User-fee follies revisited

TheStar.com – Opinion
Published On Wed Apr 07 2010.  By Thomas Walkom, National Affairs Columnist

Quebec Premier Jean Charest says he plans to make patients pay a $25 user fee each time they see a doctor. Federal Liberal Leader Michael Ignatieff says that sounds fine by him. If this is the so-called adult conversation the country is planning to have on health care, we’re in bad shape.

The reason? We’ve had this hoary, old conversation before – over and over and over again. Mike Harris suggested user fees for medicare when he won the Ontario Tory leadership in 1990. Former Liberal prime minister Jean Chrétien mused about them in 2001, as did Ralph Klein, then Alberta’s Conservative premier, a year later.

Each one eventually dropped the idea. First, monkeying with medicare is political dynamite in Canada. But second and more important, user fees don’t work.

That’s the conclusion of study after study. Earlier in this decade, a Senate committee looked into medicare user fees and, indeed, was initially keen on the idea.

But in the end, it concluded that a low user fee would cost more to collect than it would raise in revenue. And a high user fee would deter the sick from seeking necessary medical help early, contributing to higher costs later on.

“Shifting more of the cost to individual patients and their families via private payments, the facile `solution’ recommended by many, is really nothing more than an expensive way of relieving, or at the least, diminishing governments’ problem,” the Senate committee concluded in 2002. “There is only one source of funding for health care – the Canadian public.”

In plain English, that means that off-loading medicare costs onto the sick might make governments look better in the short run. But in the end, we all end up paying as much or more.

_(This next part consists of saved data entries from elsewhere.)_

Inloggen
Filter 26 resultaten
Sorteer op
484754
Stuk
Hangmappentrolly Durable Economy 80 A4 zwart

Nor was the committee the first to reach this conclusion. A 1979 Ontario Economic Council report concluded that user fees penalize the sick without creating significant savings. A 1980 study done for Ottawa made much the same point. A 1987 study undertaken in the U.S. by the RAND Corp. found that user fees deterred people from seeking medical help when they needed it most. And on. And on. And on.

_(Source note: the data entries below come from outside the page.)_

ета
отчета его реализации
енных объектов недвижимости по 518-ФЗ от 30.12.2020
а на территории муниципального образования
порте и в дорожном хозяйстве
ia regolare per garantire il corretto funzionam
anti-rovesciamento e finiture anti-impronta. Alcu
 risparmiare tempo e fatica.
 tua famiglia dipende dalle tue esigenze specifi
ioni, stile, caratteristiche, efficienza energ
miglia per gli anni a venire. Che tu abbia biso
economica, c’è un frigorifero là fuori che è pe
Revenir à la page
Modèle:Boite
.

At first glance, all of this seems counterintuitive. In other areas of life, user fees do encourage judicious consumption.

But health care is not just any consumer product. The big spending decisions, such as when to have an MRI or undergo chemotherapy, are made not by patients but their doctors. In fact, health care is one area where penny-pinching now (“Oh, this lump probably isn’t cancerous; I don’t need to see a doctor”) can cost much more later.

Oh. And did I mention that, contrary to Ignatieff’s bland assertion, the Quebec scheme almost certainly contravenes the Canada Health Act. The federal statute governing medicare explicitly outlaws any kind of user fee (except for accommodation and meals in long-term care facilities) no matter when or where it is levied.

Ignatieff’s insistence that Quebec’s user fee plans are mere “details” is a depressing demonstration of how little he has followed the last 30 years of political debate in Canada

As Toronto physician Michael Rachlis recently pointed out in these pages, the real cost drivers in health care are those services that lie outside of medicare proper – mainly drugs. If Quebec, or any other province, seriously wanted to control health costs, it would use its bargaining clout to negotiate lower drug costs with the big pharmaceutical firms.

That would be the beginning of a serious adult conversation.